El barco partió de madrugada; al levantarme vi a mi izquierda la estrecha faja costera peruana semidesértica, donde a veces aparecía una mancha verde, allí por donde fluyen los no muy caudalosos ríos que bajan de los Andes—que se yerguen paralelos a la costa—, y donde a través de la historia se fue estableciendo el hombre. En algunos lugares también se observaban construcciones de adobes semiderruidas, de época preinca, mochicas o chimúes.
El especial clima de la costa peruana, con lluvias escasas y débiles por lo general (la garua), es consecuencia de la corriente fría de Humboldt, que llega desde la Antártida y da lugar a la enorme riqueza pesquera del Perú. Por lo general, las temperaturas no son extremas en la costa, aunque sobre todo en Lima los índices de humedad son altos.
Las ondas de una emisora peruana sonaron a través de los altavoces del barco: “aquí Radio América, transmitiendo desde Lima, Perú”. El barco enfiló hacia el puerto de El Callao, de cuyos alrededores surgían columnas de humo procedentes de las fabricas de harina de pescado, con su particular tufillo. La primera impresión no fue muy agradable. El Perú vivía entonces el boom de la pesca de la anchoveta (especie de boquerón). Habíamos llegado a nuestro destino, luego de 21 días de travesía. Mi vida comenzaba una nueva y definitiva etapa.
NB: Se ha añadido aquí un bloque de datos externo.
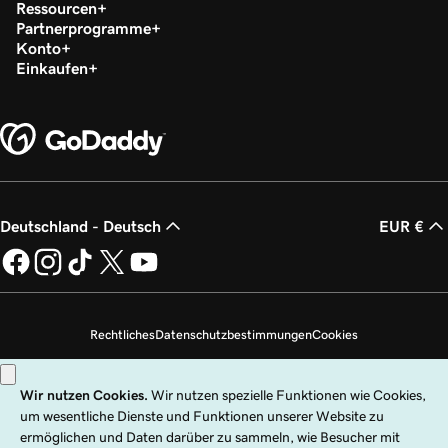
Ressourcen
Partnerprogramme
Konto
Einkaufen
Deutschland - Deutsch
EUR €
Rechtliches
Datenschutzbestimmungen
Cookies
Meine persönlichen Daten nicht verkaufen
Copyright © 1999 – 2026 GoDaddy Operating Company, LLC. Alle Rechte
vorbehalten. Die Wortmarke GoDaddy ist eine eingetragene Marke von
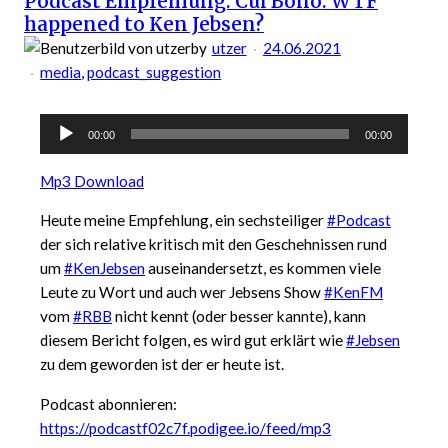
Podcast Empfehlung: Cui Bono: WTF
happened to Ken Jebsen?
(4/4)
by
utzer
24.06.2021
media
, 
podcast_suggestion
Audio-
00:00
00:00
Player
Mp3 Download
Heute meine Empfehlung, ein sechsteiliger
#Podcast
der sich relative kritisch mit den Geschehnissen rund
um
#KenJebsen
auseinandersetzt, es kommen viele
Leute zu Wort und auch wer Jebsens Show
#KenFM
vom
#RBB
nicht kennt (oder besser kannte), kann
diesem Bericht folgen, es wird gut erklärt wie
#Jebsen
zu dem geworden ist der er heute ist.
Podcast abonnieren:
https://podcastf02c7f.podigee.io/feed/mp3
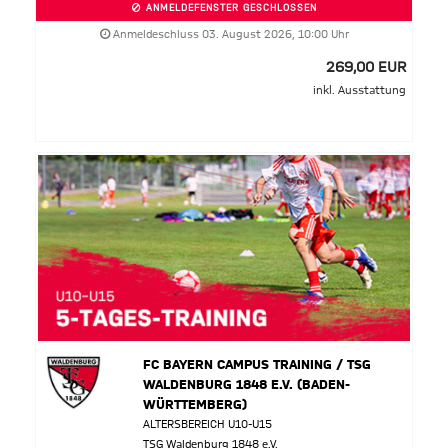
ANMELDEFENSTER GESCHLOSSEN
Anmeldeschluss 03. August 2026, 10:00 Uhr
269,00 EUR
inkl. Ausstattung
FC BAYERN CAMPUS TRAINING / TSG
WALDENBURG 1848 E.V. (BADEN-
WÜRTTEMBERG)
ALTERSBEREICH U10-U15
TSG Waldenburg 1848 e.V.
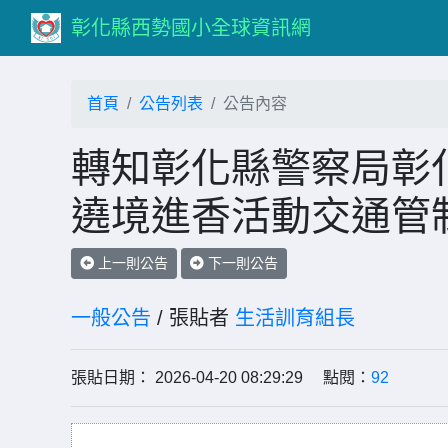
彰化縣西勢國小全球資訊網
首頁
公告列表
公告內容
轉知彰化縣警察局彰化
遶境進香活動交通管
上一則公告
下一則公告
一般公告
/ 張貼者
生活訓育組長
張貼日期： 2026-04-20 08:29:29 點閱：
92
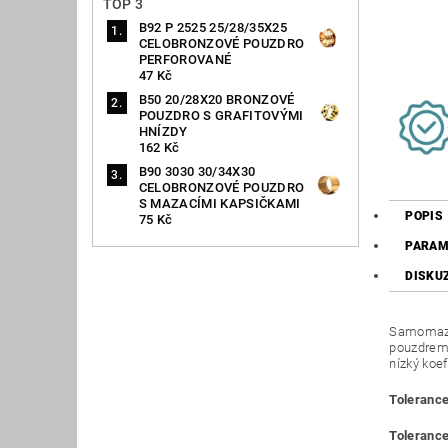
TOP 3
B92 P 2525 25/28/35X25
CELOBRONZOVÉ POUZDRO
PERFOROVANÉ
47 Kč
B50 20/28X20 BRONZOVÉ
POUZDRO S GRAFITOVÝMI
HNÍZDY
162 Kč
B90 3030 30/34X30
CELOBRONZOVÉ POUZDRO
S MAZACÍMI KAPSIČKAMI
POPIS
75 Kč
PARAM
DISKU
Samomazná
pouzdrem 
nízký koef
Tolerance
Tolerance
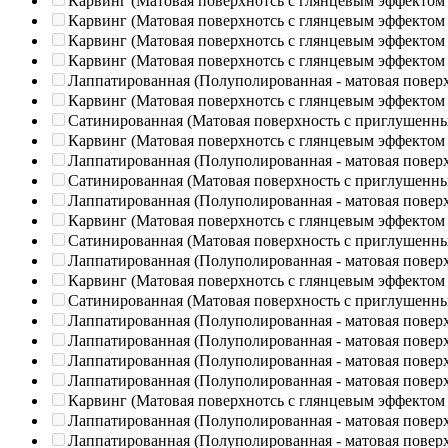
Карвинг (Матовая поверхнотсь с глянцевым эффектом
Карвинг (Матовая поверхнотсь с глянцевым эффектом
Карвинг (Матовая поверхнотсь с глянцевым эффектом
Карвинг (Матовая поверхнотсь с глянцевым эффектом
Лаппатированная (Полуполированная - матовая повер
Карвинг (Матовая поверхнотсь с глянцевым эффектом
Сатинированная (Матовая поверхность с приглушенн
Карвинг (Матовая поверхнотсь с глянцевым эффектом
Лаппатированная (Полуполированная - матовая повер
Сатинированная (Матовая поверхность с приглушенн
Лаппатированная (Полуполированная - матовая повер
Карвинг (Матовая поверхнотсь с глянцевым эффектом
Сатинированная (Матовая поверхность с приглушенн
Лаппатированная (Полуполированная - матовая повер
Карвинг (Матовая поверхнотсь с глянцевым эффектом
Сатинированная (Матовая поверхность с приглушенн
Лаппатированная (Полуполированная - матовая повер
Лаппатированная (Полуполированная - матовая повер
Лаппатированная (Полуполированная - матовая повер
Лаппатированная (Полуполированная - матовая повер
Карвинг (Матовая поверхнотсь с глянцевым эффектом
Лаппатированная (Полуполированная - матовая повер
Лаппатированная (Полуполированная - матовая повер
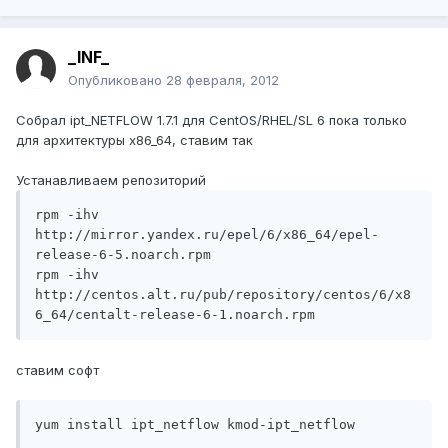
_INF_
Опубликовано
28 февраля, 2012
Собрал ipt_NETFLOW 1.7.1 для CentOS/RHEL/SL 6 пока только
для архитектуры x86_64, ставим так
Устанавливаем репозиторий
rpm -ihv 
http://mirror.yandex.ru/epel/6/x86_64/epel-
release-6-5.noarch.rpm

rpm -ihv 
http://centos.alt.ru/pub/repository/centos/6/x8
ставим софт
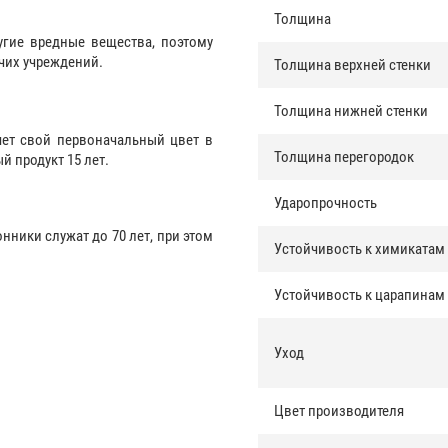
Толщина
ругие вредные вещества, поэтому
чих учреждений.
Толщина верхней стенки
Толщина нижней стенки
ряет свой первоначальный цвет в
Толщина перегородок
й продукт 15 лет.
Ударопрочность
ники служат до 70 лет, при этом
Устойчивость к химикатам
Устойчивость к царапинам
Уход
Цвет производителя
(1) Años después de mi encuentro con Vergnes, ojeando una mañana un ejemplar de Paris Match en la oficina, me encontré con un amplio reportaje sobre este personaje. Unas fotografías le mostraban casi desnudo en una playa de la isla de los Cocos (Costa Rica). Había permanecido varios meses allí, cual moderno Robinsón, alimentándose de lo que encontraba para sobrevivir, hasta que lo recogió un barco que pasó por la inmediaciones.
Su aventura comenzó cuando, en compañía de dos compatriotas, había ido a la isla a buscar uno de los tantos tesoros que las leyendas dicen que fueron ocultados por piratas, pero la lancha que los llevaba naufragó y los dos franceses se ahogaron. La esposa de uno de ellos había solicitado una investigación a las autoridades, pues tenia sospechas sobre la versión ofrecida por Vergnes. No sé que resultó de la misma.
Vergnes murió en 2004 en París, donde tenia una tienda de antigüedades de objetos precolombinos, según supe a través de Internet, cuando no hace mucho me dio por averiguar que había sido de él.